The tile floor is cool beneath my bare feet, the hotel lights dimmed to a soft glow.
I let my dress fall to the floor and step into the shower, turning the water as hot as I can stand it.
The steam fogs the mirror, curls around my body, but it doesn’t melt the thoughts spinning through my head.
I should be tired. I said I was tired. But now I’m wide awake.
All I can see is Michele. The way he smiled at me at dinner.
The way his voice dipped low when he leaned in.
The gentle way he held that little boy’s soccer ball and the way his eyes lingered on mine like I was the only thing in the world he could see.
And then, the limp. The flicker of pain he tries so hard to hide.
I press my palms against the shower wall and lower my head under the stream of water, trying to make sense of the knot in my chest. I’m not just worried about him. It’s more than that.
I care about him.
Not as some guy I’ve been flirting with under the sun, not as the man who makes my stomach twist every time he touches me, but as him .
The man who makes me laugh until I cry. The one who watches the sea like it’s speaking to him.
Who teaches me how to drive a Vespa even when he’s injured.
Who kisses me on the cheek instead of taking what we both clearly want because he’s thinking of me .
And that terrifies me.
Because I don’t know what will happen after this summer. I don’t know where I’ll go, or what I’ll do, or where he’ll end up if his leg doesn’t heal. I don’t want to imagine a world where he can’t go back to the soccer field, the place that gave him everything. The place he loves.
But part of me is just as scared of going back to my world, where things are shallow and uncertain and exhausting, and leaving behind this strange, golden bubble we’ve created together.
I lean my forehead against the tile and sigh. When I close my eyes, I see him again.
Michele.
The curve of his mouth, the heat in his eyes, the mess of curls I want to sink my fingers into. I imagine his hands on me, his mouth finding mine, slow and deliberate. I imagine what would’ve happened if that kiss hadn’t landed on my cheek but lower. Real. Hungry.
My breath stutters.
I can’t stop thinking about him. About his deep, chocolate-brown eyes and the light dusting of hair on his chest that I wanted to touch one morning in Tuscany when he walked out of his room in nothing but a towel, scratching his jaw and smiling at me like he didn’t even realize how wrecked he made me.

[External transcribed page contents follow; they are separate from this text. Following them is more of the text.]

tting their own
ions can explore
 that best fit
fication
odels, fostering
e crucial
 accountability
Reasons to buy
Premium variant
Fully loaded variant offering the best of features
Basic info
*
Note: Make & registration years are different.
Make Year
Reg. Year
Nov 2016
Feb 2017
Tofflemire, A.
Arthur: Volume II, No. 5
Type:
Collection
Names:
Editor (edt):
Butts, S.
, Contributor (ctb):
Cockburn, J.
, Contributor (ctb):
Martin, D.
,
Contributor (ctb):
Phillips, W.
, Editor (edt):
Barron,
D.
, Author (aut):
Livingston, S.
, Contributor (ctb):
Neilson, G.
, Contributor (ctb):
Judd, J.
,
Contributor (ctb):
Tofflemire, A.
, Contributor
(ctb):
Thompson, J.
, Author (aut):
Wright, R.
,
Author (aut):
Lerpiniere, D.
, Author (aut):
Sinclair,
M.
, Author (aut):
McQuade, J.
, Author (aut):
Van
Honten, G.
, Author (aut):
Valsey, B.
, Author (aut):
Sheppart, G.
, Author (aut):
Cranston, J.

I exhale a soft sound, cheeks flushing hot, and wrap my arms around myself beneath the water. My skin is sensitive, tingling, like it remembers his touch even though he’s never really touched me like that.
But I want him to.
God, I want him to.
I lower my hand between my thighs, slipping my fingers between the soaking folds of my core.
Wet from the arousal I have carried since dinner, and that demands a release.

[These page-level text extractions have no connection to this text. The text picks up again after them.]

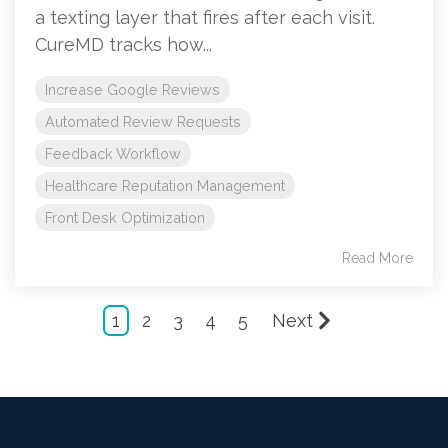
a texting layer that fires after each visit.
CureMD tracks how...
Increase Google Reviews
Automated Review Requests
Feedback Workflow
Healthcare Reputation Management
Front Desk Optimization
Read More
1
2
3
4
5
Next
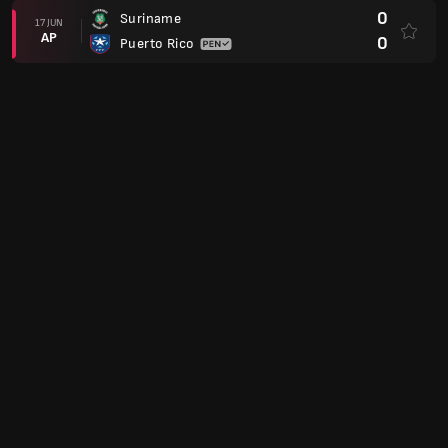
0
Suriname
17 JUN
AP
0
Puerto Rico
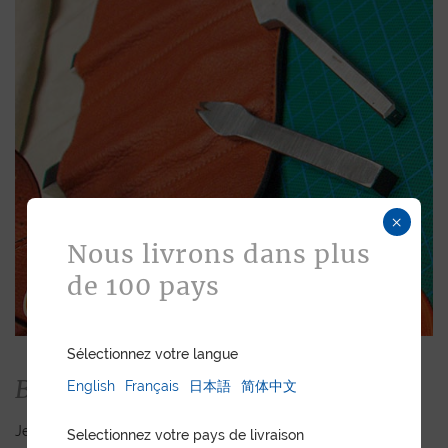
×
Nous livrons dans plus
de 100 pays
Sélectionnez votre langue
Bespoke
English
Français
日本語
简体中文
Jean Rousseau is dedicated to fulfilling requests for
Selectionnez votre pays de livraison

I flicker the bundle of nerves at the apex of my thighs and moan softly.
I pinch my nipple with one hand while the other plunges two digits deep inside my hot core.

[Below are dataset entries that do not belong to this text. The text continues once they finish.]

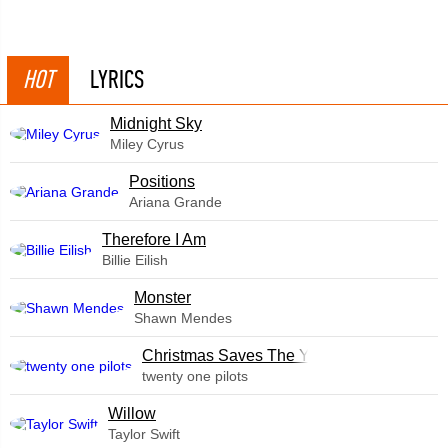
HOT
LYRICS
Midnight Sky
Miley Cyrus
​Positions
Ariana Grande
Therefore I Am
Billie Eilish
Monster
Shawn Mendes
Christmas Saves The Year
twenty one pilots
Willow
Taylor Swift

I pump into my opening hard and fast, pressing my palm against my clit and feeling the pleasure building fast inside my lower belly.
I imagine Michele’s fingers filling me, curling deep inside me, while his luscious lips pull my nipple into his mouth and suck. Hard.
The pleasure washes over me like the waves outside this room, lapping against the rocks and making it impossible to resist moaning Michele’s name while I come undone under the hot shower, thinking about how he would feel here with me.
I breathe hard with my forehead pressed against the cold tile walls, my legs struggling to keep me up.
I step out of the shower and wrap a towel around myself, sitting on the edge of the bed with water still dripping from my hair. The sea breeze floats in through the open window, cooling my overheated skin.
The ache in my chest is more than desire. It’s longing. Deep and raw and unexpected.
I’ve known him for barely two months, but I already know this isn’t something I’ll be able to walk away from easily.
I lie down, staring at the ceiling, listening to the waves in the distance.
Somewhere down the hall, Michele is in his room. Probably lying in his own bed. Probably not thinking about me the way I’m thinking about him.
Or maybe he is, and somehow, the idea of that is the only thing that finally lets me fall asleep.